Rigid foam will have a higher R-Value per inch as well as be more tolerant and resistant to any moisture.


----------



## joecaption (Nov 30, 2011)

Why would you cut holes in the floor


----------



## RustyRealtor (Apr 13, 2009)

I cut three holes equalling one square foot in the floor so as to draw air from the living space and into the crawl space. I did it today and it really seems to have helped. I think the odor is leaving. My duct work is all in the attic and I can't figure a way to get a duct down there. I put a 600 cfm louvered exhaust fan in the crawl space door. I put the fan on a timer running three hours on and three hours off. I turned the fan on before I cut the holes in the floor and the vinyl in the crawl lifted up and it looked like a big balloon down there.

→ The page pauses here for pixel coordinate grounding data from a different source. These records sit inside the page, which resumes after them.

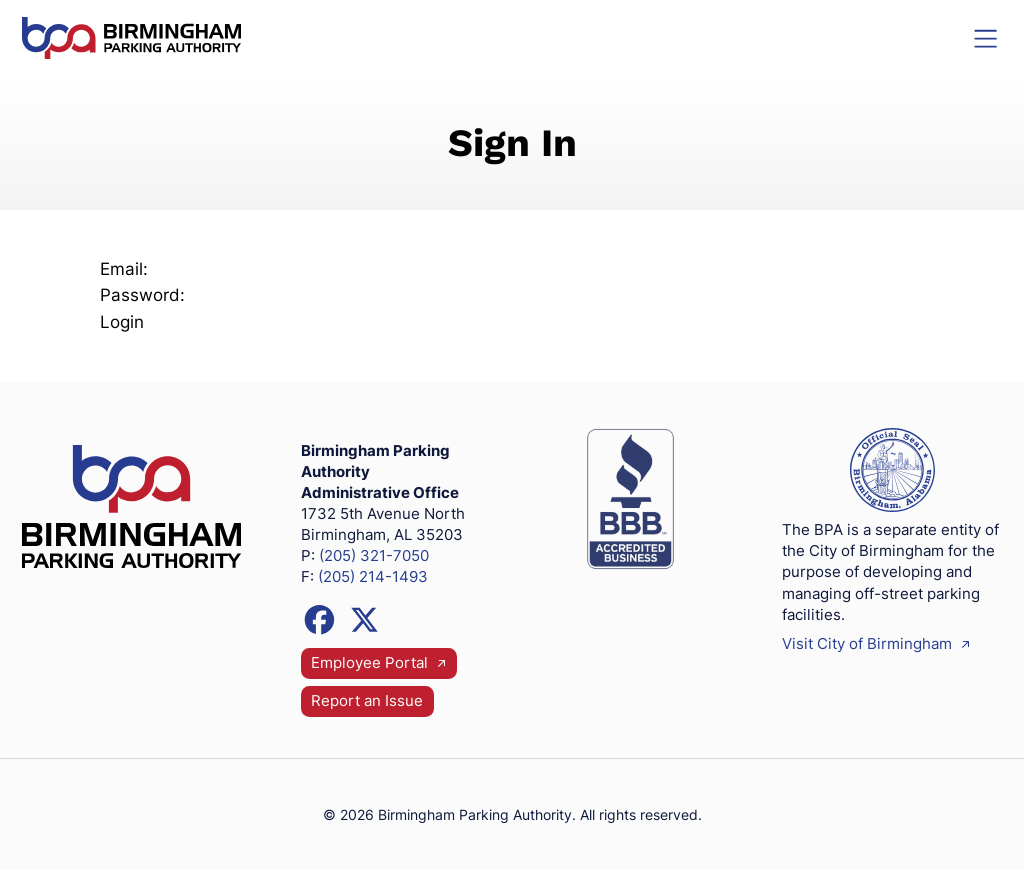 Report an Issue (367, 701)
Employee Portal (379, 664)
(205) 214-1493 (373, 577)
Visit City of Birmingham (876, 644)
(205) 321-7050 (374, 556) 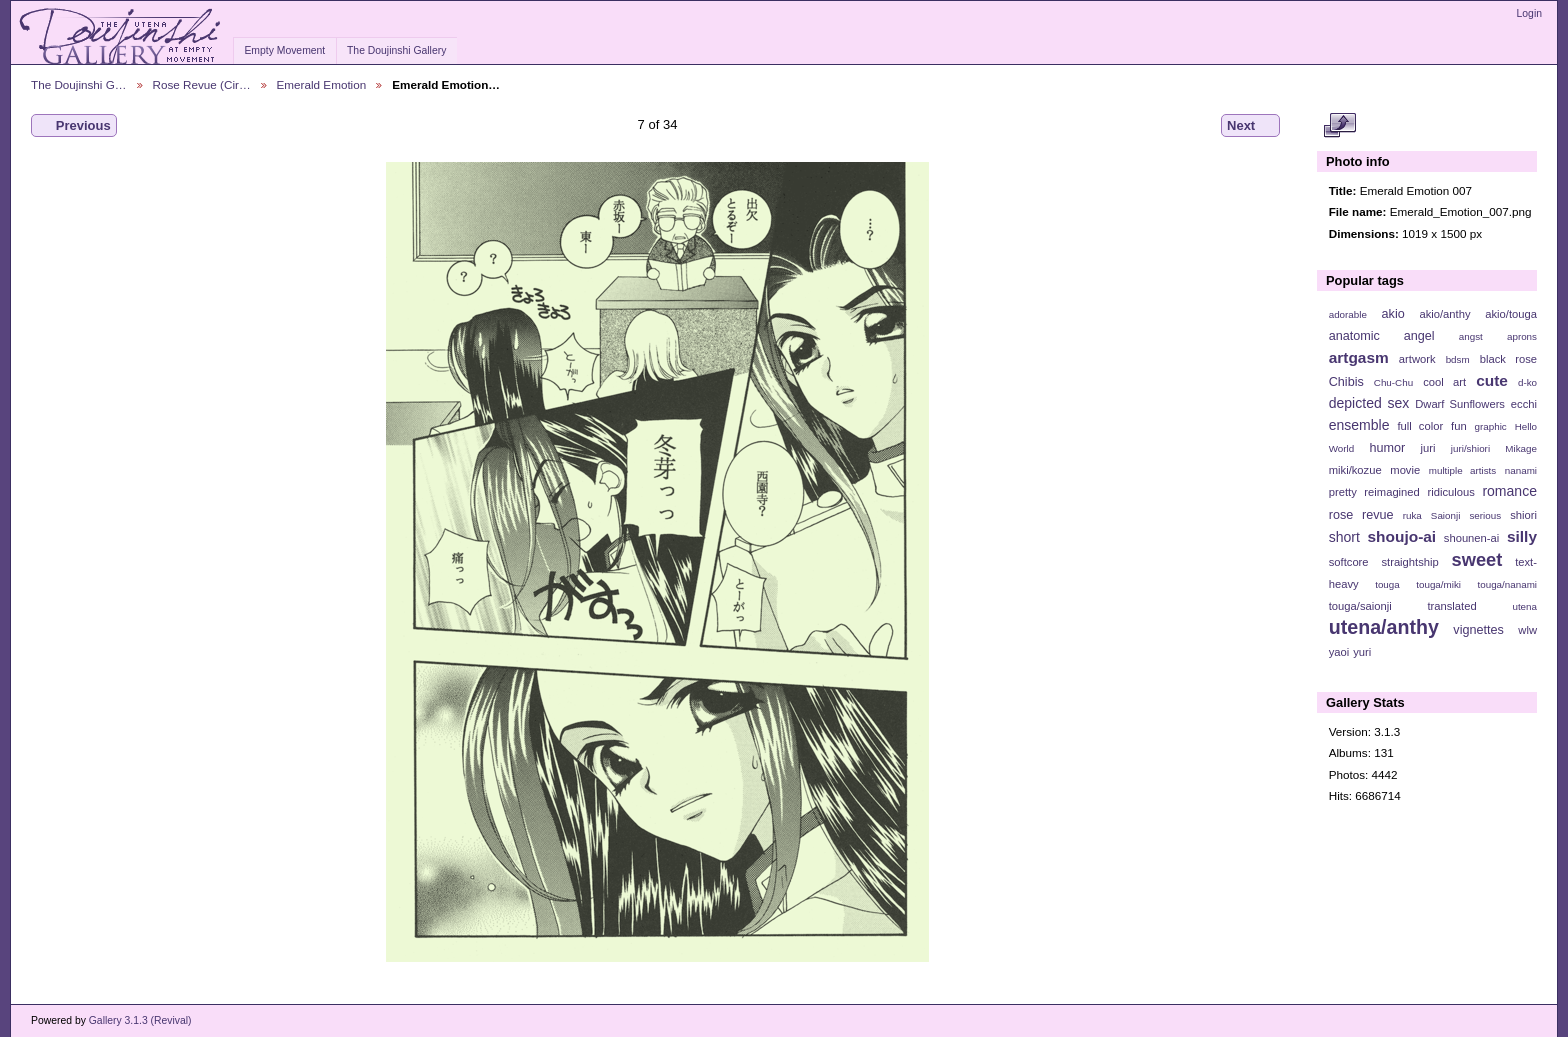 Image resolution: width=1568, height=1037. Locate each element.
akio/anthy (1444, 314)
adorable (1348, 314)
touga (1387, 584)
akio (1393, 314)
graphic (1491, 426)
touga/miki (1438, 584)
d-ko (1527, 382)
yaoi (1339, 652)
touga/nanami (1507, 584)
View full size (1339, 126)
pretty (1343, 492)
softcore (1349, 562)
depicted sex (1369, 403)
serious (1485, 515)
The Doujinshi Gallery (396, 50)
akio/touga (1511, 314)
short (1344, 537)
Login (1529, 13)
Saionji (1445, 515)
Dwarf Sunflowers (1460, 404)
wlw (1527, 630)
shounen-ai (1472, 538)
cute (1492, 380)
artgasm (1359, 357)
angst (1471, 336)
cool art (1444, 382)
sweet (1477, 559)
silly (1522, 536)
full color (1420, 426)
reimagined (1392, 492)
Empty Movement (284, 50)
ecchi (1524, 404)
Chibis (1346, 382)
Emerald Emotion (322, 84)
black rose (1508, 359)
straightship (1409, 562)
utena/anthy (1384, 627)
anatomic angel (1382, 336)
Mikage (1521, 448)
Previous (74, 126)
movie (1405, 470)
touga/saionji (1360, 606)
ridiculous (1450, 492)
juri (1428, 448)
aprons (1522, 336)
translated (1451, 606)
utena (1524, 606)
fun (1459, 426)
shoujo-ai (1402, 536)
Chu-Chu (1393, 382)
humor (1387, 448)
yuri (1362, 652)
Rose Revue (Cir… (202, 84)
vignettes (1478, 630)
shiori (1523, 515)
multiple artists (1462, 470)
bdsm (1458, 359)
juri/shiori (1470, 448)
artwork (1417, 359)
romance (1509, 491)
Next (1250, 126)
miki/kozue (1355, 470)
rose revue (1361, 515)
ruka (1412, 515)
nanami (1521, 470)
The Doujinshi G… (79, 84)
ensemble (1359, 425) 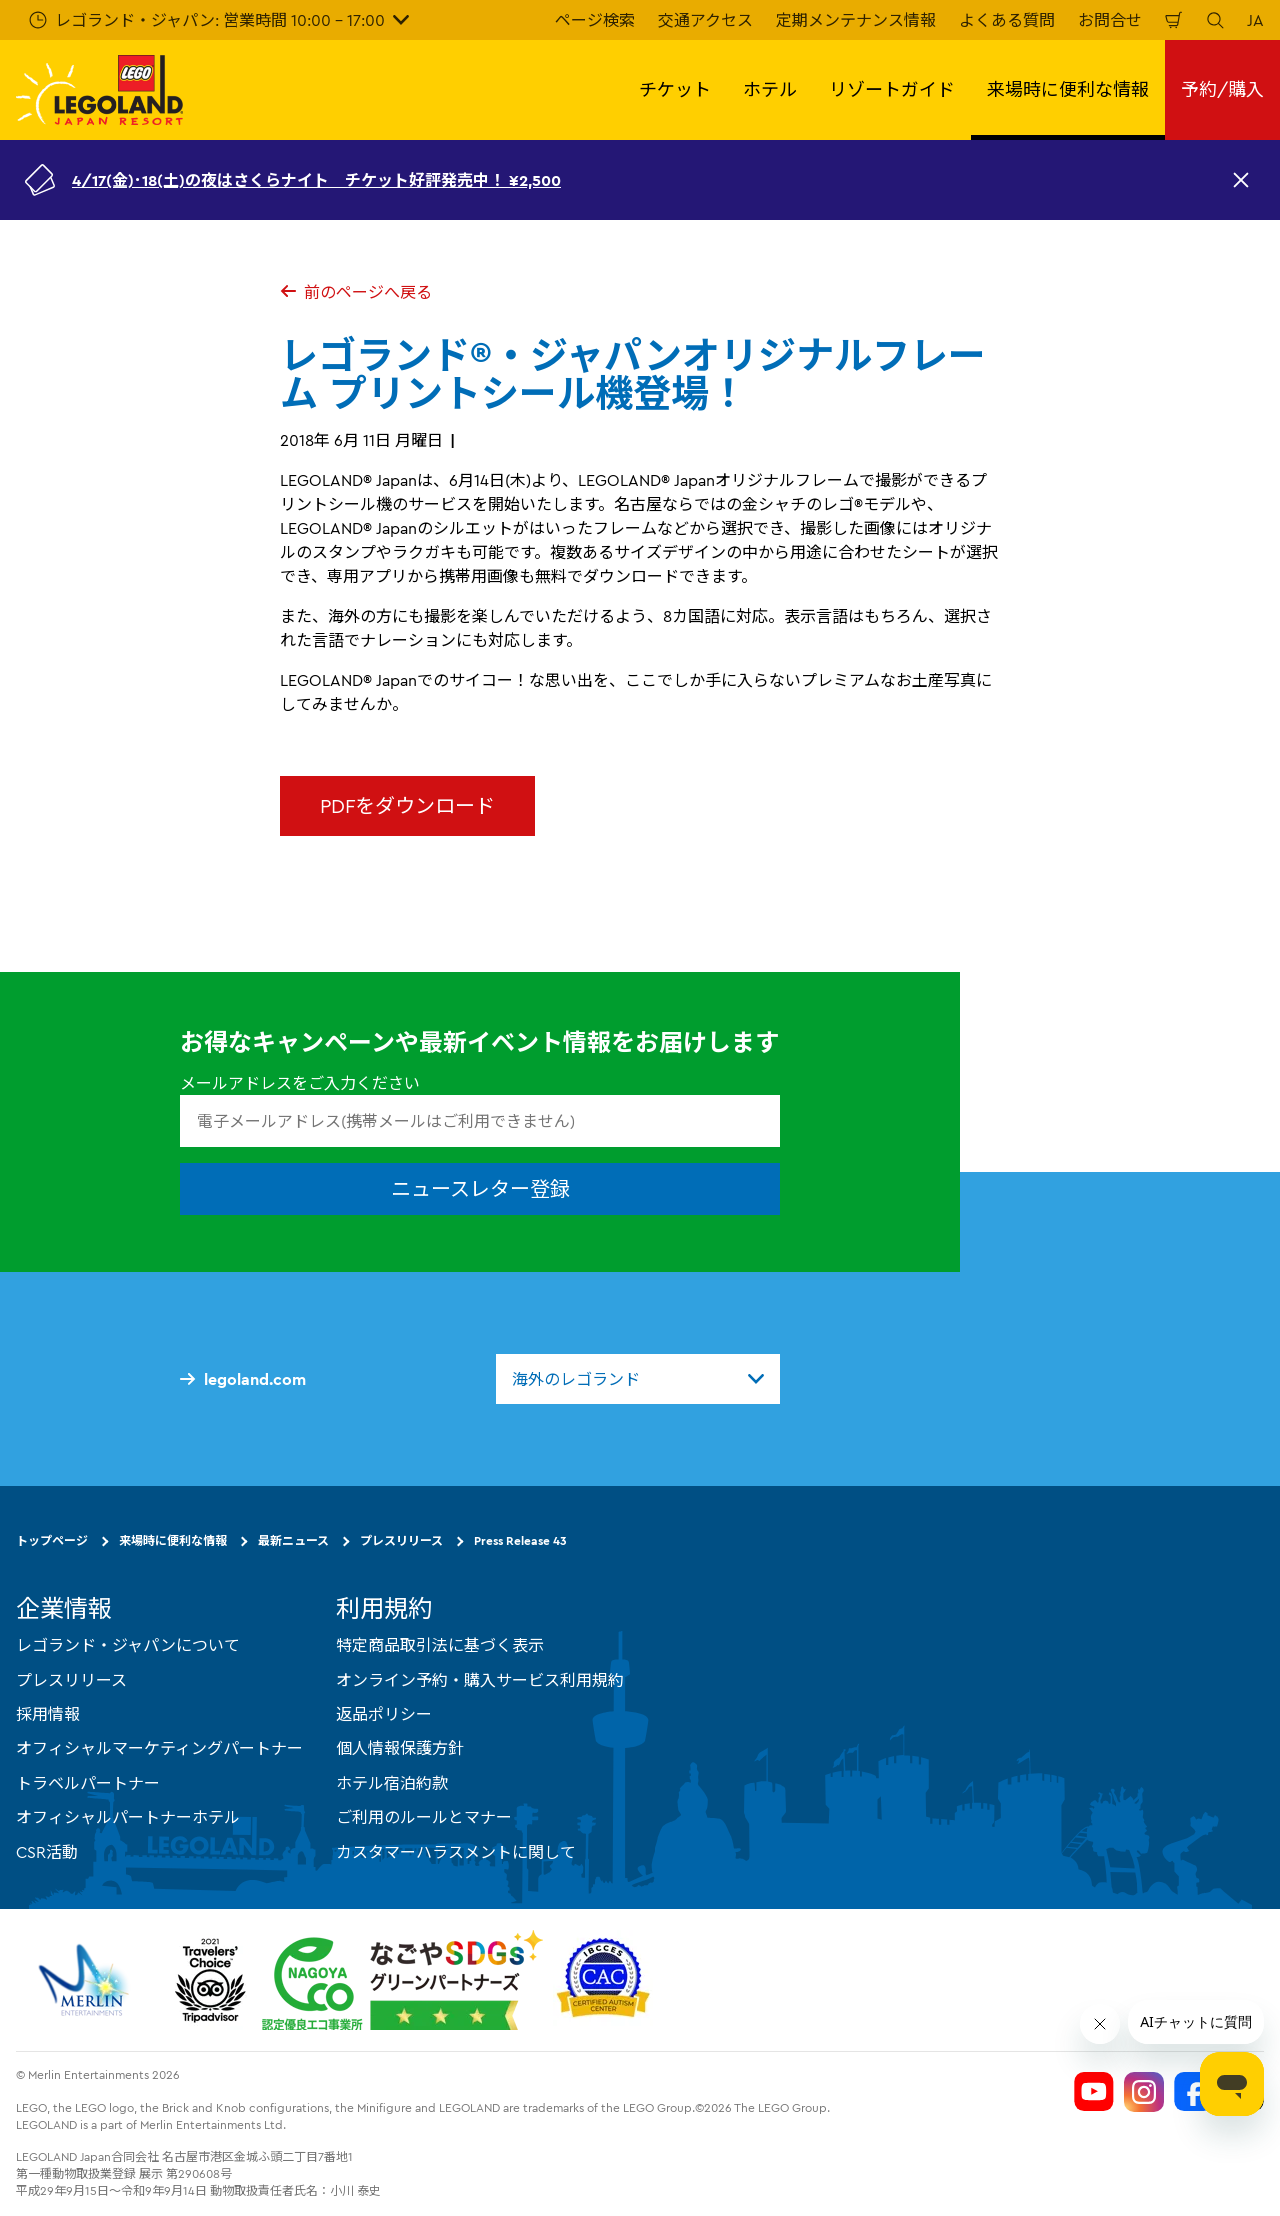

The plastic settled back down after I cut the holes. The fan is made by Dayton and the motor gets really hot. It worries me a little. I am leaving town tomorrow and i sure hope the motor doesn't fry. Cutting holes in the floor is a probably a band aid and i know it sounds crazy, but I just didn't know what else to do. I am broke and the musty odor was making me ill. It seems much better now.


----------